Second MRI Offers Flexibility at Mackenzie Health

MRI scans have become vital diagnostic tools for hospitals around the world. Without exposing patients to radiation, MRI scans can show more precise detail and differentiation between the soft tissues of the brain, muscles and heart than CT scans or X-rays.

Demand for this technology at Mackenzie Health in Richmond Hill, Ontario, has made the addition of a second machine necessary. Leasing a mobile MRI unit is an innovative solution to continue to maintain patient volumes, while the hospital completes the purchase, renovations to the space for the second permanent MRI and its installation.

“MRI is an invaluable study to aid in the diagnosis of many medical conditions,” says Dr. Peter Stroz, Medical Director, Diagnostic and Therapeutic Program and Chief of Medical Imaging at Mackenzie Health. “This addition of a second permanent MRI will allow our healthcare team to continue to make timely and accurate diagnoses.  This will assist in getting patients on the correct treatment path and assist in a more rapid recovery for our patients. ”

Although the demand for this test has increased dramatically in recent years, continuous process improvement initiatives and additional funding have enabled the organization to reduce wait times to be well under the provincial and LHIN targets.
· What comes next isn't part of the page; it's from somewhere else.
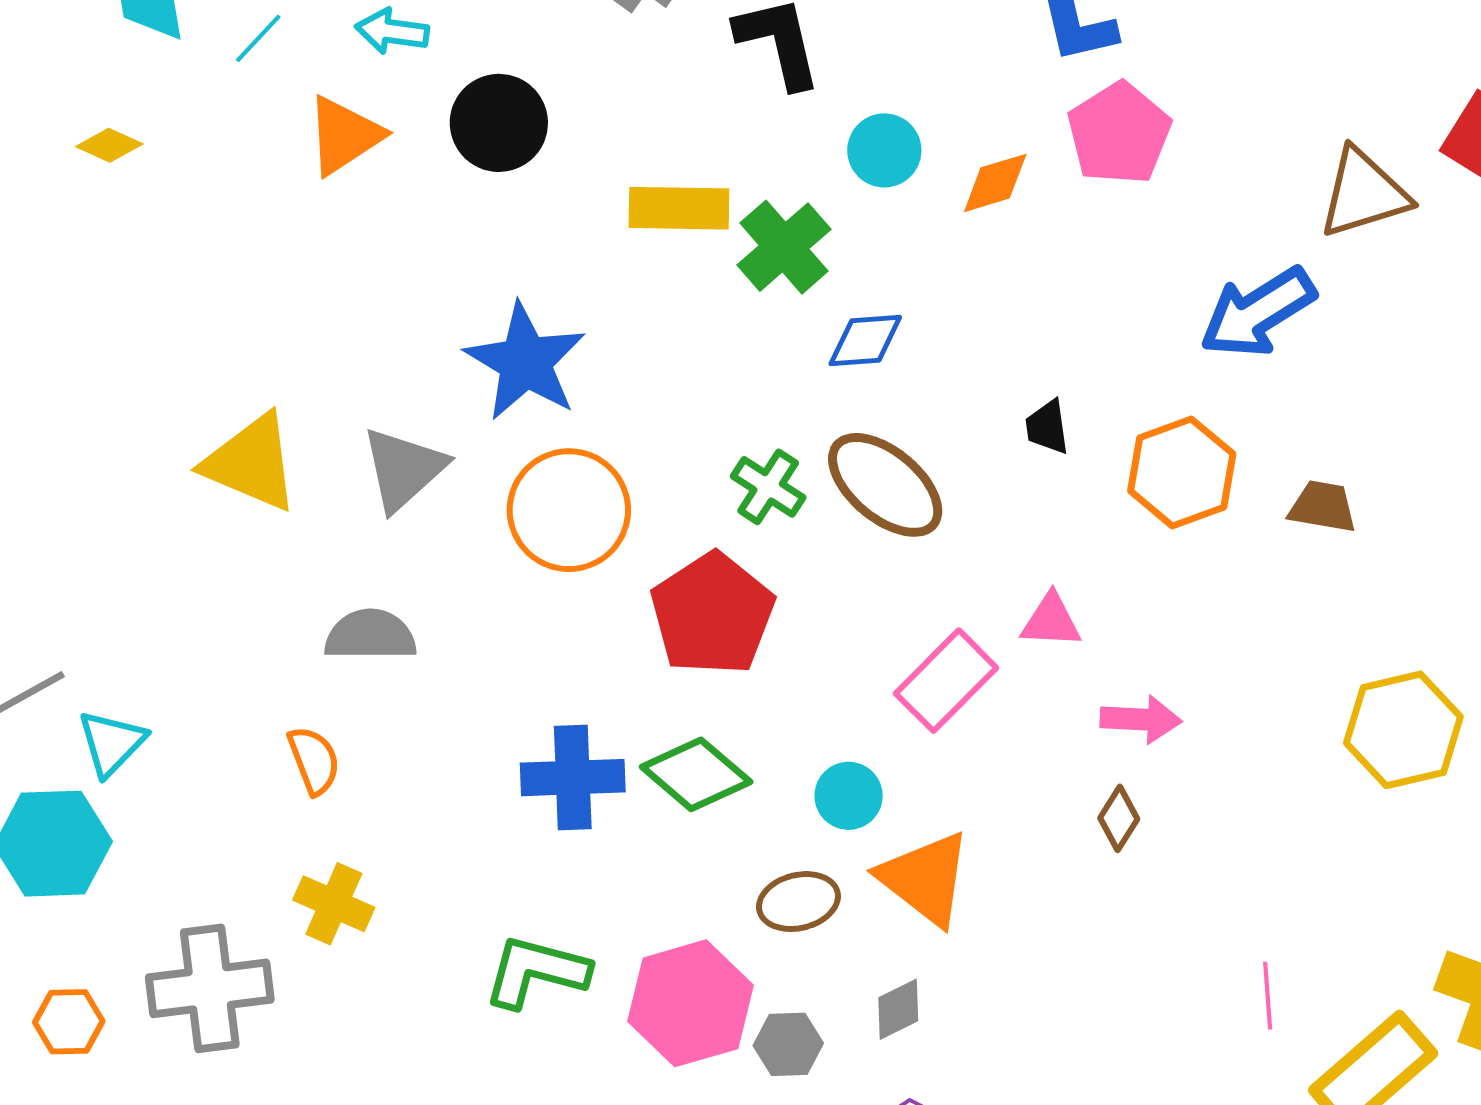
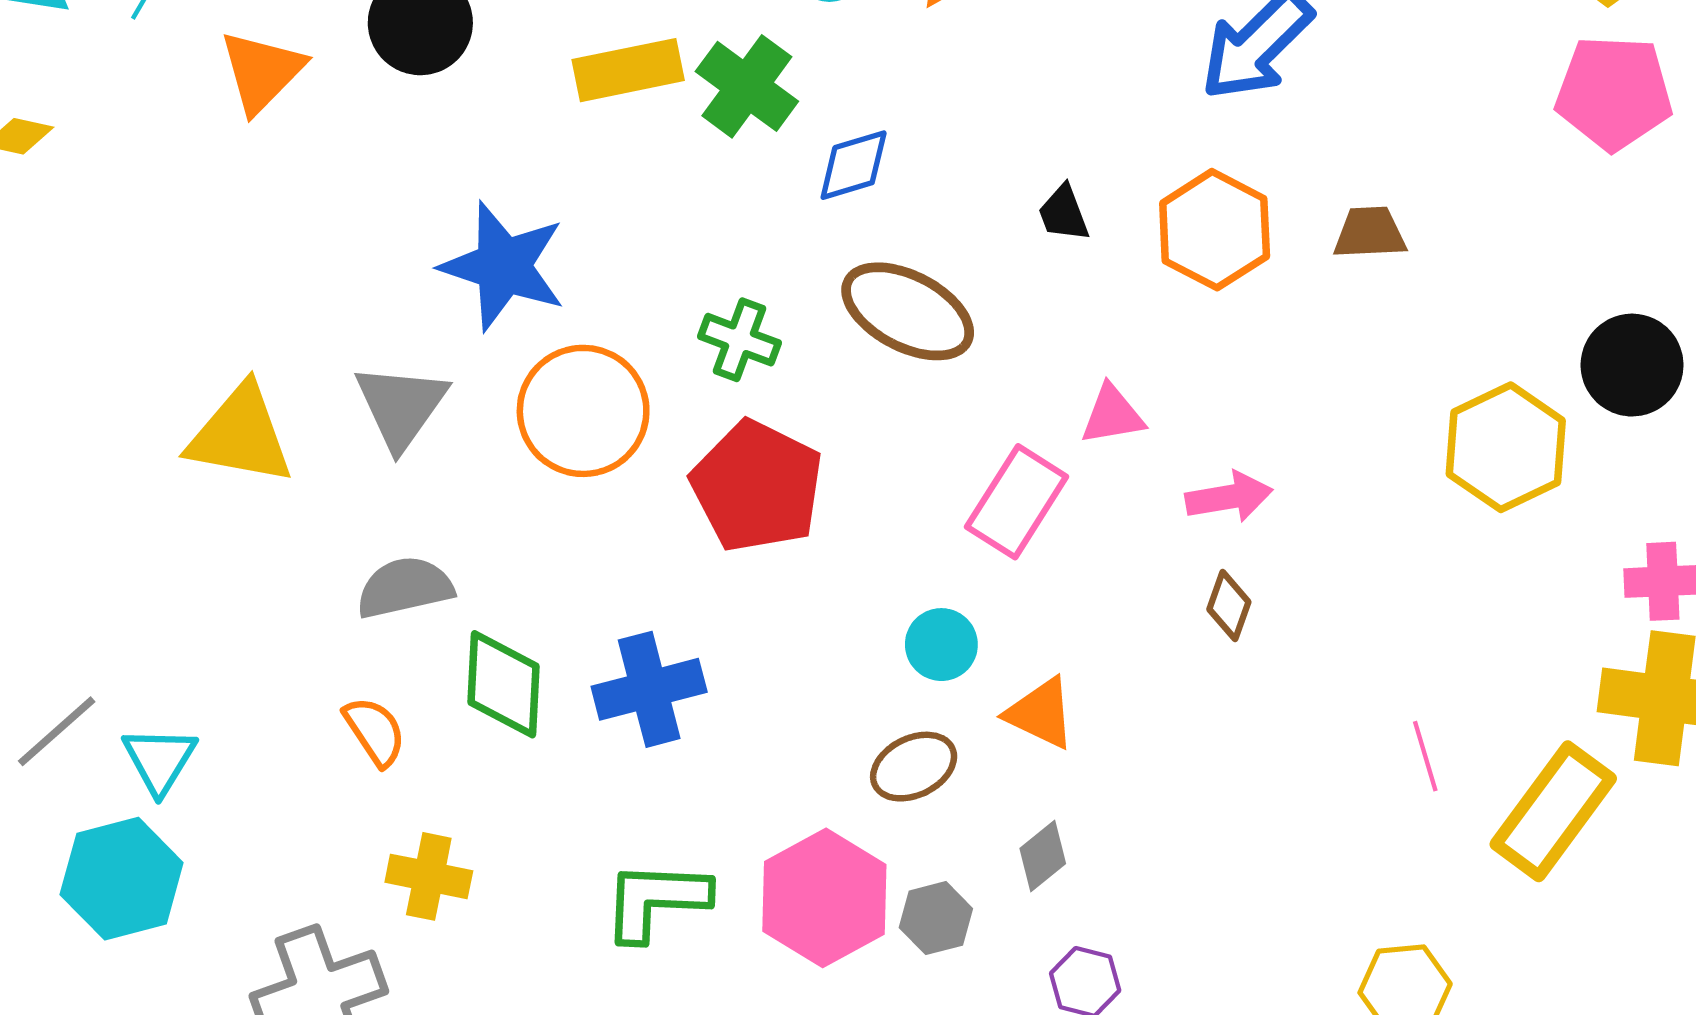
green cross: (768, 487) -> (740, 340), moved
green diamond: (696, 774) -> (503, 684), moved, turned 65
orange triangle: (925, 879) -> (1041, 713), size x0.7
In April 2012, the hospital leased a second temporary MRI, offering more flexibility. “Having two scanners enables the hospital to book exams at more convenient times for patients,” says Cindy Draycott, the hospital’s Operations Director, Diagnostic and Therapeutic Program.  “We no longer run the MRI 24 hours a day. Patients are booked from 7:30 a.m. to 11:30 p.m., avoiding inconvenient middle-of-the-night appointments. Another advantage is we always have a scanner available in the event that the other requires maintenance.”

Maintenance for an MRI scanner is more complex than for many other diagnostic machines in a hospital. During this time, an MRI scanner can be off-line for numerous hours. Having a second scanner allows the hospital to continue to provide timely MRI scans, without having to re-book patients to future date.

Located in a mobile unit outside of the hospital’s Emergency Department, the temporary MRI operates seven days a week and is used primarily to scan ambulatory or mobile patients.

MRI technology is advancing
An MRI scanner uses powerful magnets, radio frequency fields and computers to construct 2D and 3D images of the body.  The new second permanent magnet will be a 3 Tesla (3T) MRI.  This magnet has advanced imaging capabilities and will help provide physicians with clearer and more detailed scans, enabling accurate diagnoses. Certain MRI examinations can be completed more quickly with a 3T magnet, enabling the hospital to also increase patient volumes and decrease wait times.

In order to maintain two MRI machines at the hospital, Mackenzie Health Foundation has launched “Picture This,” a fundraising initiative for the second, permanent MRI. The campaign has reached $3.9M toward the $5M goal.

With the addition of a second MRI, patients will continue to be able to remain closer to home to access this crucial test.